Point 4 : Table 2. The authors mention that "each particle size measurement consisted of 15 acquisitions (page 4, line 152)"; Table 2 includes the values of PDI and hydrodynamic size. Please add the standard deviation of these measurements.
Response 4:
The data was analyzed using Malvern zetasizer instead of Wyatt DynaPro Plate Reader III, the preparation method was updated in section 2.5 and the mean and standard deviation are also updated. We have also adjusted the mean and standard deviation in the table to not represent 15 acquisitions of the same sample but to represent the deviation of preparation of multiple liposome samples.
|
Compound |
Liposomes |
Z-Average particle diameter ± SD(nm) |
PDI ± SD |
Zeta Potential (mV) ± SD |
%EE |
|
GNE-01 |
Cyclodextrin |
149.0 ± 34.0 |
0.18 ± 0.01 |
Not Measured |
28.1 |
|
GNE-02 |
Cyclodextrin |
128.1 ± 23.1 |
0.19 ± 0.02 |
-30.36 ± 9.13 |
16.5 |
|
Conventional |
121.0 ± 9.7 |
0.17 ± 0.03 |
-7.45 ±1.44 |
68.0 |
One way ANOVA test indicates no significant difference between particle diameter of conventional & cyclodextrin liposomes
Point 5 : Page 8, lines 308-310. The authors mention that "Particle size also has an impact on stability, encapsulation efficiency, drug release, bio-distribution, mucoadhesion, and cellular uptake." In this sense, the zeta potential provides a more accurate estimate of the stability of the particles. Undoubtedly, the research acquired greater value if the measurement of the zeta potential of the systems studied was included. Likewise, studying the behavior of the hydrodynamic size with time would allow knowing the stability of the particles.
Response 5:
We have now included zeta potential measurements in this study and replaced the method of particle size, polydispersity index and zeta potential by zetasizer as mentioned in the previous comment. We have also added a discussion section
“Particle size distribution and polydispersity index (PDI) were characterized by dynamic light scattering (DLS) using Malvern Zetasizer Ultra (Malvern Instruments, UK). Liposomes were diluted 5 to 10 times depending on the starting concentration, into appropriate buffers and then 1 mL of sample was transferred to a cuvette for measurement. We also analyzed zeta potential based on the principles of laser Doppler velocimetry and electrophoretic mobility (EM) with the same instrument. All readings were taken at 25°C. Data analysis was performed by ZS Xplorer software.”

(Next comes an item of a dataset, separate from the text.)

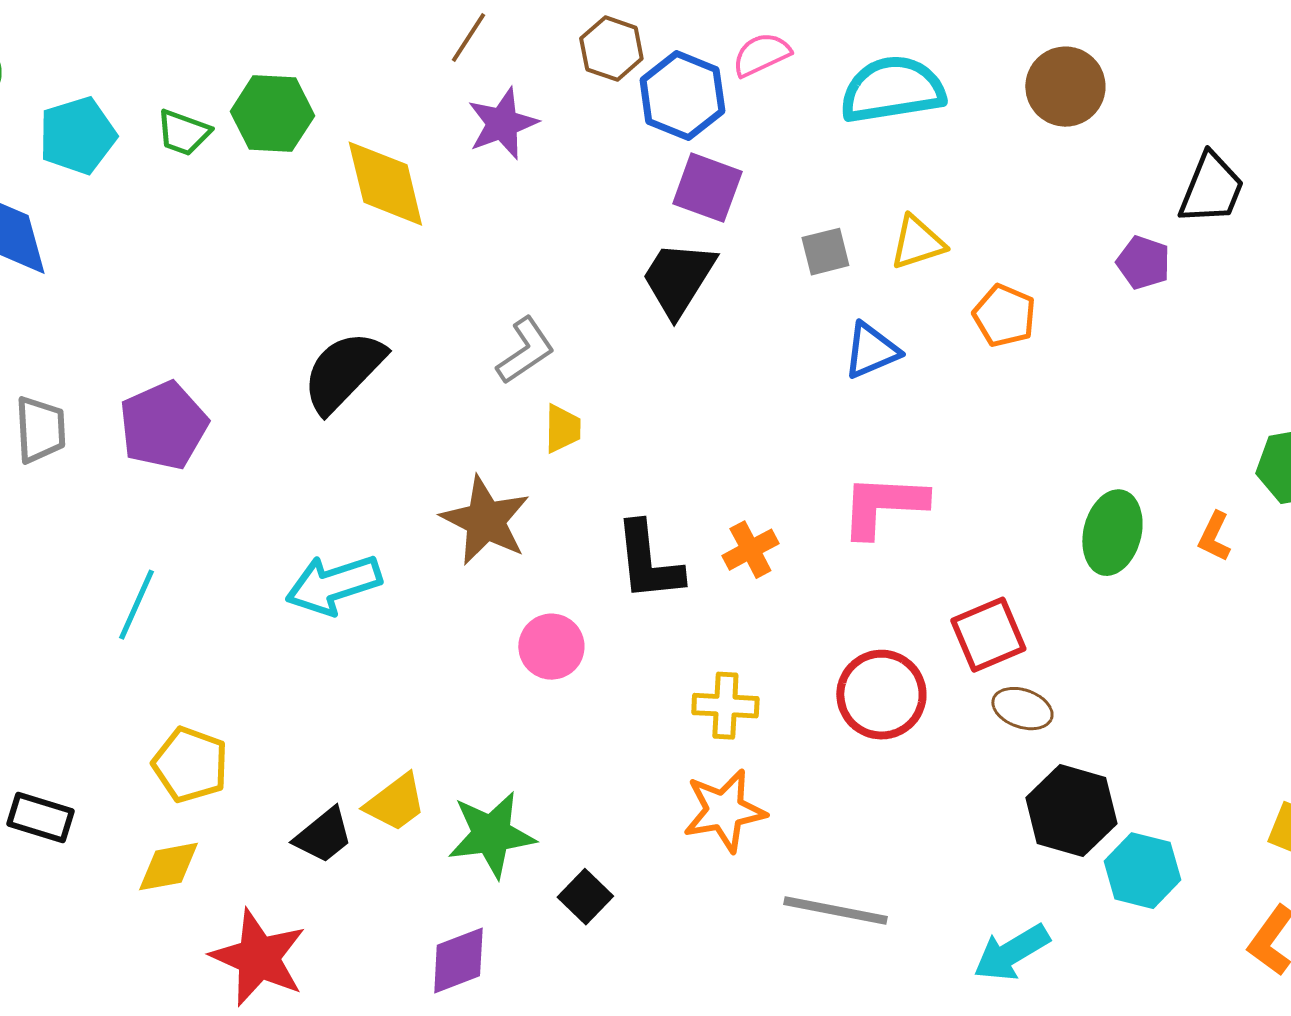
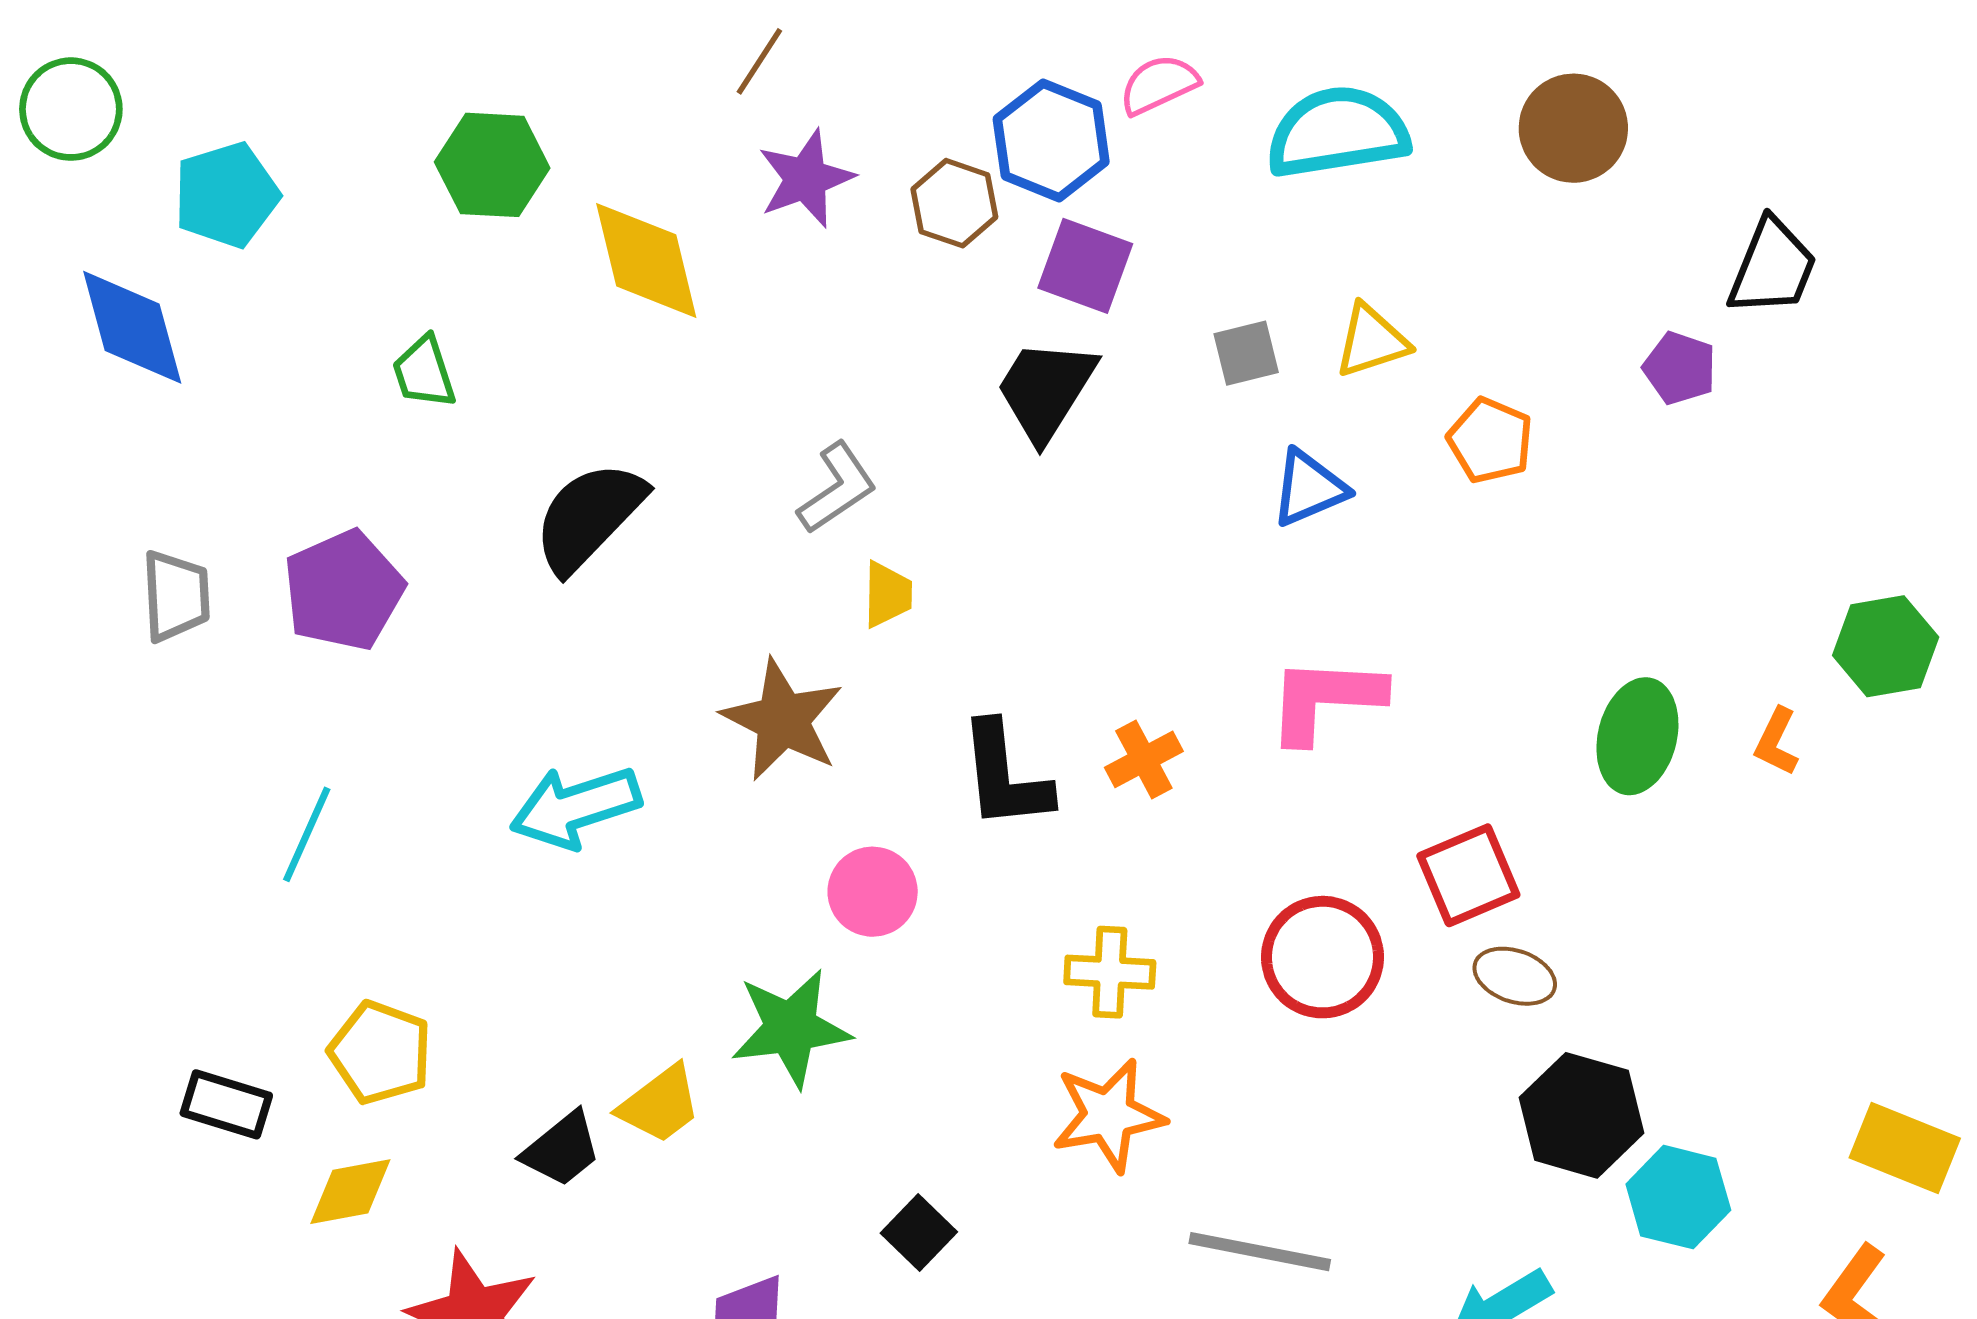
brown hexagon: (611, 49) -> (954, 203), moved
green trapezoid: (183, 133) -> (424, 372), moved, turned 52
black rectangle: (40, 818) -> (226, 1104), moved
green star: (491, 835) -> (791, 1028), moved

“Despite the similarity in particle size between these two liposomal drug formulations, notable differences were observed in their zeta potentials. The conventional liposome presented a lower absolute zeta potential value compared to the PROTAC-in-cyclodextrin liposome. This difference could potential be attributed to the variation in pH between these two formulation where the PROTAC-in-cyclodextrin liposome is formulated in D5W solution at pH 7.4, while the conventional liposome is formulated in sodium acetate buffer at pH 4.0. In previous studies, it has been shown that lipid can significantly impact the zeta potential of liposomes due to the extent of protonation of the primary amines on DSPC and DSPE-PEG2000 lipids, with more amines expected to be protonated at lower pH values, which could result in lower absolute zeta potential values [34].”
Point 6 : Page 8, lines 318. The authors mention, "All formulations prepared in this study showed optimum PDI below 0.2". Please explain why these values are considered optimal. Are they optimal for your study, or what do you mean? You can include a reference that supports your assertion.
Response 6:
PDI below 0.2 indicates that the particle size distribution is relatively narrow and uniform where most of the particles have a size close to the mean or median particle size. On the other hand, if the PDI is outside 0.2, either the particle size distribution is broad or with bi- or tri- modal distribution. Here are some references that also mention that PDI below 0.2 is considered a narrow particle size distribution.
Ref:
- https://doi.org/10.3390/nano8100847
- https://doi.org/10.1016/j.ijpharm.2018.11.060
Point 7 : Table 2. Samples GNE-01 and GNE-02 show different hydrodynamic size values; please explain what you attribute the difference in size to.
Response 7:
We thank the reviewer for this comment. What was originally reported was the mean from one sample measured 15 times with the DLS instrument. We have repeated this to attribute a standard deviation to multiple preparations of each sample. As can be seen from the table now, the difference in size is due to batch-to-batch variation. We believe there is no significant difference between the 2 liposome formulation sizes.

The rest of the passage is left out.